[Stored items from a collection]
☆ ☆ ☆ ☆ ☆
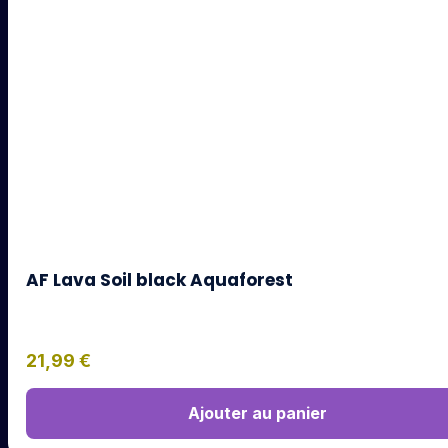
AF Lava Soil black Aquaforest
21,99
€
Ajouter au panier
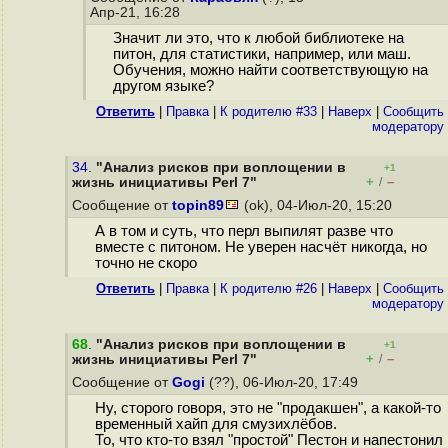
Апр-21, 16:28
Значит ли это, что к любой библиотеке на
питон, для статистики, например, или маш.
Обучения, можно найти соответствующую на
другом языке?
Ответить
|
Правка
|
К родителю #33
|
Наверх
|
Cообщить
модератору
34.
"Анализ рисков при воплощении в
+1
+
–
жизнь инициативы Perl 7"
/
Сообщение от
topin89
(ok), 04-Июл-20, 15:20
А в том и суть, что перл выпилят разве что
вместе с питоном. Не уверен насчёт никогда, но
точно не скоро
Ответить
|
Правка
|
К родителю #26
|
Наверх
|
Cообщить
модератору
68
.
"Анализ рисков при воплощении в
+1
+
–
жизнь инициативы Perl 7"
/
Сообщение от
Gogi
(??), 06-Июл-20, 17:49
Ну, сторого говоря, это не "продакшен", а какой-то
временный хайп для смузихлёбов.
То, что кто-то взял "простой" Пестон и напестонил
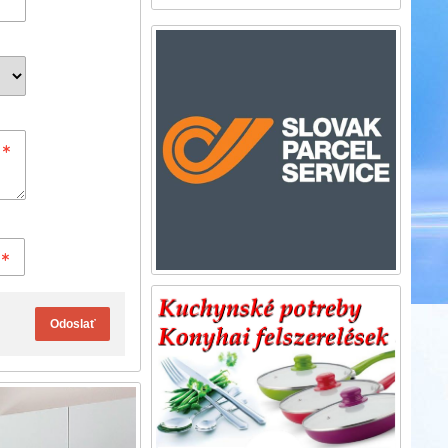
Odoslať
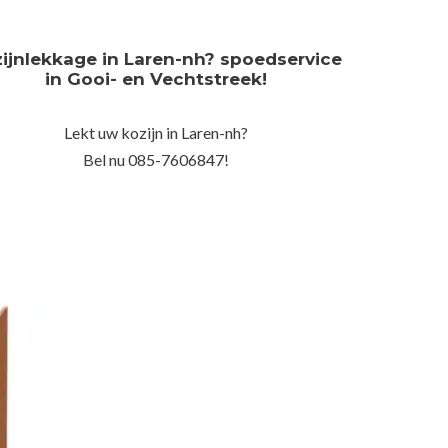
ijnlekkage in Laren-nh? spoedservice
in Gooi- en Vechtstreek!
Lekt uw kozijn in Laren-nh?
Bel nu 085-7606847!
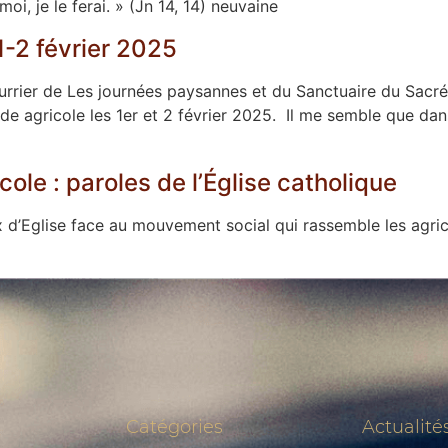
 je le ferai. » (Jn 14, 14) neuvaine
1-2 février 2025
rrier de Les journées paysannes et du Sanctuaire du Sacré C
nde agricole les 1er et 2 février 2025. Il me semble que da
le : paroles de l’Église catholique
’Eglise face au mouvement social qui rassemble les agricu
Catégories
Actualité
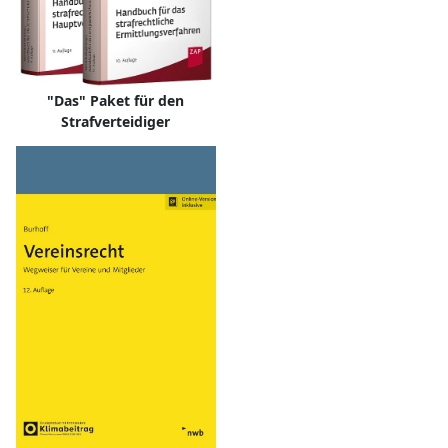
"Das" Paket für den
Strafverteidiger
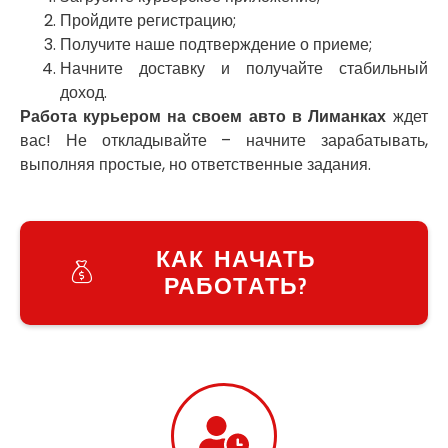
Тульчин
Пройдите регистрацию;
Украинка
Получите наше подтверждение о приеме;
Умань
Начните доставку и получайте стабильный
Ужгород
доход.
Узин
Работа курьером на своем авто в Лиманках
ждет
Васильков
вас! Не откладывайте – начните зарабатывать,
Великие Лазы
выполняя простые, но ответственные задания.
Великий Омеляник
Верхнеднепровск
Винница
Винники
КАК НАЧАТЬ
Вишенки
РАБОТАТЬ?
Вишневое
Вита-Почтовая
Волчинец
Вольнянск
Вознесенск
Вышгород
Яготин
Южное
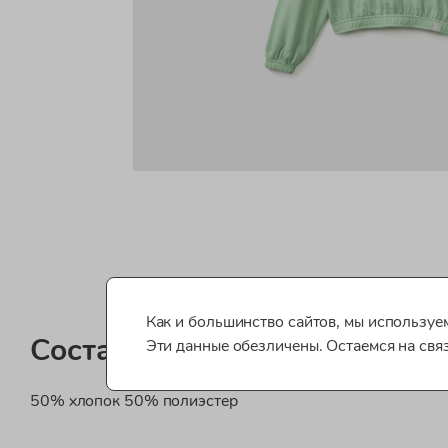
Как и большинство сайтов, мы используем
Состав
Эти данные обезличены. Остаемся на свя
50% хлопок 50% полиэстер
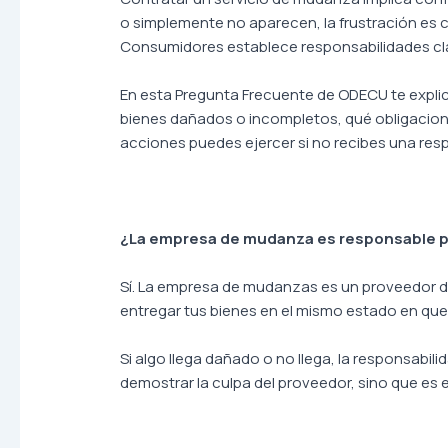
o simplemente no aparecen, la frustración es 
Consumidores establece responsabilidades clar
En esta Pregunta Frecuente de ODECU te exp
bienes dañados o incompletos, qué obligacion
acciones puedes ejercer si no recibes una resp
¿La empresa de mudanza es responsable po
Sí. La empresa de mudanzas es un proveedor de s
entregar tus bienes en el mismo estado en que 
Si algo llega dañado o no llega, la responsabi
demostrar la culpa del proveedor, sino que es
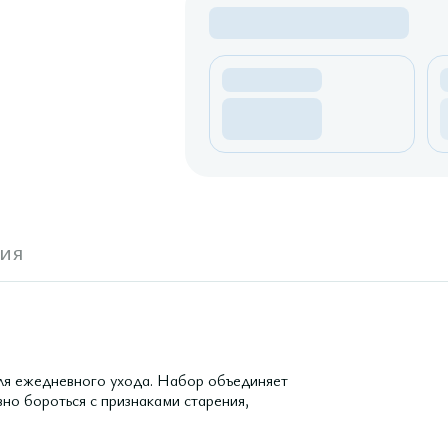
ия
для ежедневного ухода. Набор объединяет
но бороться с признаками старения,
☆ ☆ ☆ ☆ ☆
**Action item**
Please return the entries above exactly as they appear, but without the pictures.

**Output for this task**
AF Lava Soil black Aquaforest
21,99
€
Ajouter au panier
Апр-21, 16:28
Значит ли это, что к любой библиотеке на
питон, для статистики, например, или маш.
Обучения, можно найти соответствующую на
другом языке?
Ответить
|
Правка
|
К родителю #33
|
Наверх
|
Cообщить
модератору
34.
"Анализ рисков при воплощении в
+1
+
–
жизнь инициативы Perl 7"
/
Сообщение от
topin89
(ok), 04-Июл-20, 15:20
А в том и суть, что перл выпилят разве что
вместе с питоном. Не уверен насчёт никогда, но
точно не скоро
Ответить
|
Правка
|
К родителю #26
|
Наверх
|
Cообщить
модератору
68
.
"Анализ рисков при воплощении в
+1
+
–
жизнь инициативы Perl 7"
/
Сообщение от
Gogi
(??), 06-Июл-20, 17:49
Ну, сторого говоря, это не "продакшен", а какой-то
временный хайп для смузихлёбов.
То, что кто-то взял "простой" Пестон и напестонил
Odoslať
ijnlekkage in Laren-nh? spoedservice
in Gooi- en Vechtstreek!
Lekt uw kozijn in Laren-nh?
Bel nu 085-7606847!
 je le ferai. » (Jn 14, 14) neuvaine
1-2 février 2025
rrier de Les journées paysannes et du Sanctuaire du Sacré C
nde agricole les 1er et 2 février 2025. Il me semble que da
le : paroles de l’Église catholique
’Eglise face au mouvement social qui rassemble les agricu
Catégories
Actualité
"Das" Paket für den
Strafverteidiger
Тульчин
Пройдите регистрацию;
Украинка
Получите наше подтверждение о приеме;
Умань
Начните доставку и получайте стабильный
Ужгород
доход.
Узин
Работа курьером на своем авто в Лиманках
ждет
Васильков
вас! Не откладывайте – начните зарабатывать,
Великие Лазы
выполняя простые, но ответственные задания.
Великий Омеляник
Верхнеднепровск
Винница
Винники
КАК НАЧАТЬ
Вишенки
РАБОТАТЬ?
Вишневое
Вита-Почтовая
Волчинец
Вольнянск
Вознесенск
Вышгород
Яготин
Южное
Как и большинство сайтов, мы используем
Состав
Эти данные обезличены. Остаемся на свя
50% хлопок 50% полиэстер
o simplemente no aparecen, la frustración es 
Consumidores establece responsabilidades clar
En esta Pregunta Frecuente de ODECU te exp
bienes dañados o incompletos, qué obligacion
acciones puedes ejercer si no recibes una resp
¿La empresa de mudanza es responsable po
Sí. La empresa de mudanzas es un proveedor de s
entregar tus bienes en el mismo estado en que 
Si algo llega dañado o no llega, la responsabi
demostrar la culpa del proveedor, sino que es
ия
для ежедневного ухода. Набор объединяет
но бороться с признаками старения,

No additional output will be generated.